» YOUR INSTRUCTIONS
Set down all of the data exactly. Pictures stay out of the copy.

(Extracted records)

········

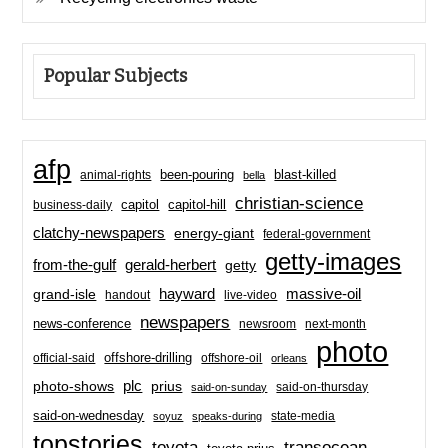
Popular Subjects
afp
been-pouring
blast-killed
animal-rights
bella
christian-science
capitol-hill
business-daily
capitol
clatchy-newspapers
energy-giant
federal-government
getty-images
from-the-gulf
gerald-herbert
getty
hayward
massive-oil
grand-isle
handout
live-video
newspapers
news-conference
newsroom
next-month
photo
offshore-drilling
official-said
offshore-oil
orleans
plc
prius
photo-shows
said-on-thursday
said-on-sunday
said-on-wednesday
state-media
soyuz
speaks-during
topstories
toyota
transocean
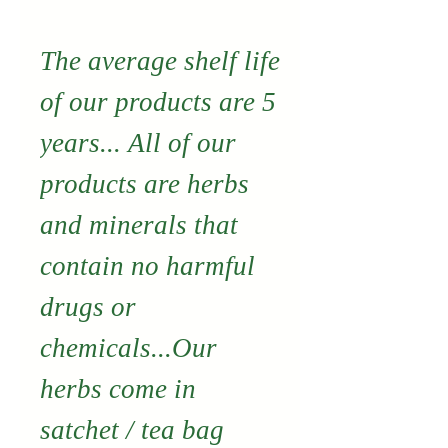
The average shelf life
of our products are 5
years... All of our
products are herbs
and minerals that
contain no harmful
drugs or
chemicals...Our
herbs come in
satchet / tea bag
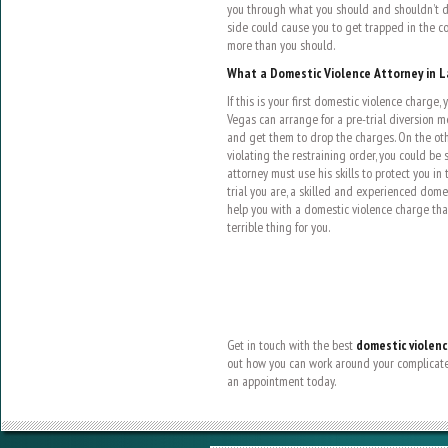
you through what you should and shouldn’t do
side could cause you to get trapped in the c
more than you should.
What a Domestic Violence Attorney in L
If this is your first domestic violence charge,
Vegas can arrange for a pre-trial diversion
and get them to drop the charges. On the oth
violating the restraining order, you could be
attorney must use his skills to protect you in
trial you are, a skilled and experienced dome
help you with a domestic violence charge th
terrible thing for you.
Get in touch with the best
domestic violenc
out how you can work around your complicated
an appointment today.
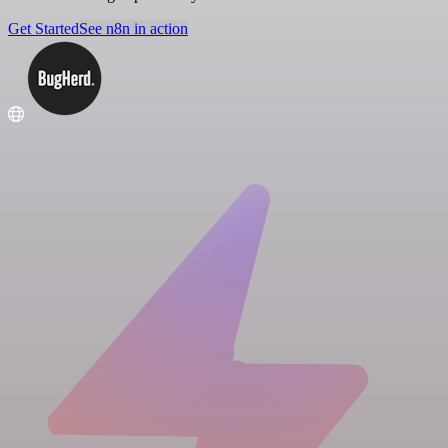
Get Started
See n8n in action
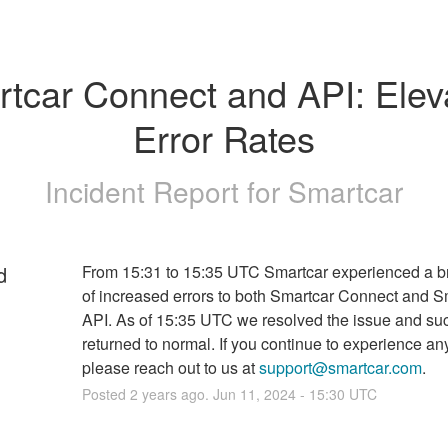
tcar Connect and API: Eleva
Error Rates
Incident Report for
Smartcar
d
From 15:31 to 15:35 UTC Smartcar experienced a bri
of increased errors to both Smartcar Connect and Sm
API. As of 15:35 UTC we resolved the issue and suc
returned to normal. If you continue to experience any
please reach out to us at 
support@smartcar.com
.
Posted
2
years ago.
Jun
11
,
2024
-
15:30
UTC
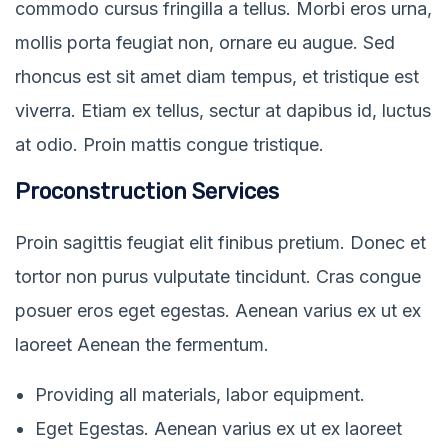
commodo cursus fringilla a tellus. Morbi eros urna,
mollis porta feugiat non, ornare eu augue. Sed
rhoncus est sit amet diam tempus, et tristique est
viverra. Etiam ex tellus, sectur at dapibus id, luctus
at odio. Proin mattis congue tristique.
Proconstruction Services
Proin sagittis feugiat elit finibus pretium. Donec et
tortor non purus vulputate tincidunt. Cras congue
posuer eros eget egestas. Aenean varius ex ut ex
laoreet Aenean the fermentum.
Providing all materials, labor equipment.
Eget Egestas. Aenean varius ex ut ex laoreet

········

» COMPLETED TASK
Popular Subjects
afp
been-pouring
blast-killed
animal-rights
bella
christian-science
capitol-hill
business-daily
capitol
clatchy-newspapers
energy-giant
federal-government
getty-images
from-the-gulf
gerald-herbert
getty
hayward
massive-oil
grand-isle
handout
live-video
newspapers
news-conference
newsroom
next-month
photo
offshore-drilling
official-said
offshore-oil
orleans
plc
prius
photo-shows
said-on-thursday
said-on-sunday
said-on-wednesday
state-media
soyuz
speaks-during
topstories
toyota
transocean
The average shelf life
of our products are 5
years... All of our
products are herbs
and minerals that
contain no harmful
drugs or
chemicals...Our
herbs come in
satchet / tea bag
you through what you should and shouldn’t do
side could cause you to get trapped in the c
more than you should.
What a Domestic Violence Attorney in L
If this is your first domestic violence charge,
Vegas can arrange for a pre-trial diversion
and get them to drop the charges. On the oth
violating the restraining order, you could be
attorney must use his skills to protect you in
trial you are, a skilled and experienced dome
help you with a domestic violence charge th
terrible thing for you.
Get in touch with the best
domestic violenc
out how you can work around your complicated
an appointment today.
Get Started
See n8n in action
tcar Connect and API: Eleva
Error Rates
Incident Report for
Smartcar
d
From 15:31 to 15:35 UTC Smartcar experienced a bri
of increased errors to both Smartcar Connect and Sm
API. As of 15:35 UTC we resolved the issue and suc
returned to normal. If you continue to experience any
please reach out to us at 
support@smartcar.com
.
Posted
2
years ago.
Jun
11
,
2024
-
15:30
UTC
commodo cursus fringilla a tellus. Morbi eros urna,
mollis porta feugiat non, ornare eu augue. Sed
rhoncus est sit amet diam tempus, et tristique est
viverra. Etiam ex tellus, sectur at dapibus id, luctus
at odio. Proin mattis congue tristique.
Proconstruction Services
Proin sagittis feugiat elit finibus pretium. Donec et
tortor non purus vulputate tincidunt. Cras congue
posuer eros eget egestas. Aenean varius ex ut ex
laoreet Aenean the fermentum.
Providing all materials, labor equipment.
Eget Egestas. Aenean varius ex ut ex laoreet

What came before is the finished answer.